A profile in the New York Times of Sean Hannity perfectly illustrated the power he has at the helm of the conservative media complex:
To trace the arc of Hannity’s career is to appreciate how deftly he has leveraged two concurrent trends — the rightward tack of the Republican Party and the expanding influence of conservative media — to become power broker, spokesman and arbiter of the Republican base. “If I’m trying to figure out how to communicate to the American people,” Hannity’s longtime confidant Newt Gingrich told me, “there are very few people who have a better understanding of the broad base, a better intuitive understanding of the kind of folks who elected Trump. He at least matches or surpasses Rush [Limbaugh] in that understanding.”
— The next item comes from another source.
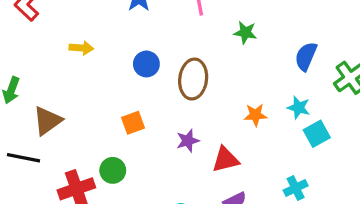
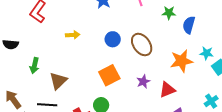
blue semicircle: (306, 56) -> (189, 25), moved
brown ellipse: (193, 79) -> (142, 45), turned -35
orange star: (255, 115) -> (181, 61), size x1.6
orange square: (133, 123) -> (109, 75), size x1.5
When Hannity calls out Republicans for not being sufficiently pro Trump, it makes a difference. He is McCarthyite figure on the right, and he knows how much power he wields. The alternate universe he has created must be followed by other Republicans, who likely think he is as batshit crazy as Trump is — but they have to appease their Trump loving base, and Sean Hannity represents them more than anyone else. The Times profile of Hannity continued:
Hannity has launched ferocious assaults on Republicans he sees as insufficiently supportive of the president’s agenda, from Senator Jeff Flake of Arizona to the Senate majority leader, Mitch McConnell, whom Hannity, echoing Trump, has called “weak.” Some of the blows have clearly landed. After the Republican senator Ben Sasse, a frequent Trump critic, suggested Trump’s disparagement of press freedom ran afoul of the First Amendment, Hannity said he regretted supporting Sasse. Sasse fired back vehemently on Twitter: “Sorry, Sean — you changed, not me. Some of us still believe in the Constitution.” In October, the former speaker of the House John Boehner told a reporter for Politico Magazine that he had a conversation with Hannity in 2015 in which he told Hannity that he was “nuts.” Hannity tweeted back at Boehner: “I’m sorry you are bitter and u failed!”….
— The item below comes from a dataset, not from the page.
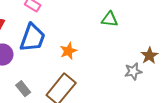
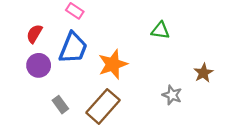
orange star: (68, 51) -> (113, 64), size x1.5
gray star: (133, 71) -> (172, 95), moved, turned 30

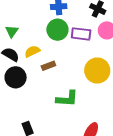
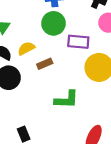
purple rectangle: (81, 34) -> (78, 42), moved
Stephen K. Bannon, the former chief strategist for Trump, told me Hannity is “the single most important voice for the ‘deplorables,’ ” as Trump backers often style themselves. But to his critics, Hannity’s approach is at best dismaying and at worst emblematic of the corrosive, fact-free, “at-any-costs” partisanship that helped propel Donald Trump to power. “It’s dangerous stuff,” Katie Packer Beeson, Mitt Romney’s deputy campaign manager in 2012, told me. “And I do worry that it might be a while before the pendulum swings back the other way.”
The pendulum may well have swung the other way, but it hasn’t deterred Sean Hannity one bit. His latest attacks on the FBI help create a picture of a dysfunctional, biased organization that is in bed with gun hating liberals — a stunning turn around given his long history of supporting law enforcement. But Hannity has a mission, and that is to support Donald Trump, and he is willing to do whatever it takes to keep his man in office. He thinks little of feeding the insane ‘false flag’ conspiracies floating around the internet that the FBI deliberately allowed Cruz to murder students at his former school because they want to take guns away from law abiding citizens. Hannity likely doesn’t believe this (even he isn’t that crazy), but he wants to give his audience the impression that it is a real possibility. Given those who tune in to watch Hannity’s insane ramblings on a daily basis aren’t exactly the sharpest tools in the box, it doesn’t take much insinuation for them to believe the worst about the FBI and their motivations.
It is hard to say what the net effect of all of this is, but it isn’t good, that’s for sure. The more deranged Hannity becomes, the further Trump’s base is removed from reality. It’s not like they started from a place of sanity either, but Hannity is marching them off of a cliff with no parachute at breakneck speed. Perhaps this strategy will work, but given the week Trump is having, he shouldn’t bank on it.